When I moved back home to Phoenix after I graduated from college, I felt disconnected from a queer community. Having just come out, I began to look for ways to participate in that community without having to rely on in-person contact. For me, phone-based apps provided both a way to learn more about queerness and to connect to people in the community – sometimes near, sometimes far. Interested in the possibilities of these pocketable queer spaces, the work in this exhibition aims to understand how these apps function within a broader context of queer-historical modes of communication and consider the prospect that the phone has created new modes of meeting.

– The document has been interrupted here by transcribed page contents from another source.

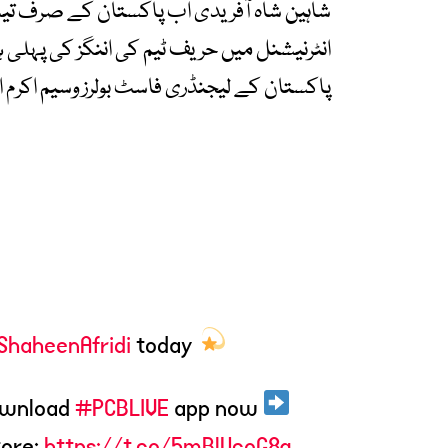
شاہین شاہ آفریدی اب پاکستان کے صرف تی
انٹرنیشنل میں حریف ٹیم کی اننگز کی پہلی
پاکستان کے لیجنڈری فاسٹ بولرز وسیم اکرم ا
ShaheenAfridi
today
#PCBLIVE
app now
Download
tore:
https://t.co/5mBlUcoG8g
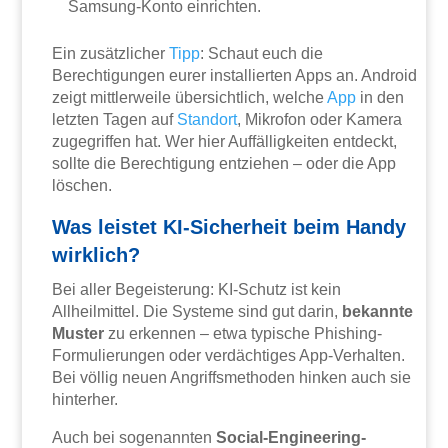
Samsung-Konto einrichten.
Ein zusätzlicher
Tipp
: Schaut euch die
Berechtigungen eurer installierten Apps an. Android
zeigt mittlerweile übersichtlich, welche
App
in den
letzten Tagen auf
Standort
, Mikrofon oder Kamera
zugegriffen hat. Wer hier Auffälligkeiten entdeckt,
sollte die Berechtigung entziehen – oder die App
löschen.
Was leistet KI-Sicherheit beim Handy
wirklich?
Bei aller Begeisterung: KI-Schutz ist kein
Allheilmittel. Die Systeme sind gut darin,
bekannte
Muster
zu erkennen – etwa typische Phishing-
Formulierungen oder verdächtiges App-Verhalten.
Bei völlig neuen Angriffsmethoden hinken auch sie
hinterher.
Auch bei sogenannten
Social-Engineering-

Often attributed to Oscar Wilde for having worn one in the buttonhole of his lapel and asking several of his followers to wear them to the opening night of one of his plays, the green carnation became a covert way for gay men to signal their sexuality. Despite the sign’s 19th-century origins, it has continued to exist in more contemporary contexts. The green carnation is said to have been used in 20th century Guatemala and Chile as a sign of affection between men, was revived in the operetta Bitter Sweet, and chosen as the namesake of one of Detroit’s queer community centers.
Even more recently, the green carnation lives in pixel form as one of many Grindr gaymojis. Immediately interested in this compression of historical time, I began to remember and reconsider the way in which social media allowed me to connect to the queer community. Operating similarly to vernacular archives, the hashtag phenomenon represents the possibility of a 21st-century signaling device – allowing users to produce, transmit, and receive definitions of self and place.
With that in mind, I searched permutations of queer-based Instagram locations and hashtags to connect to people in Phoenix with whom I had not met. Influenced by the sign’s function as a conduit of meeting, I reached out to people with both a message about the history of the sign and an offer to meet – for which our first interactions would be recorded through portraiture.
Although access to virtual queer communities is disproportionately offered to cisgender gay men in the form of GPS based apps like Grindr, mainstream social media outlets, like Instagram, provide more possibilities for diverse experiences and identities. 50 years after Stonewall, many – but certainly not all – LGBTQIA+ people are able to openly express their identities. In the context of this history, Seeing Being Seen hopes to honor the past while celebrating those who boldly live in the present. By offering their vulnerability, courage, and willingness to be photographed, everyone present in the exhibition has helped create new synapses of connection; bridging the physical and digital worlds, two distinct places of possibility.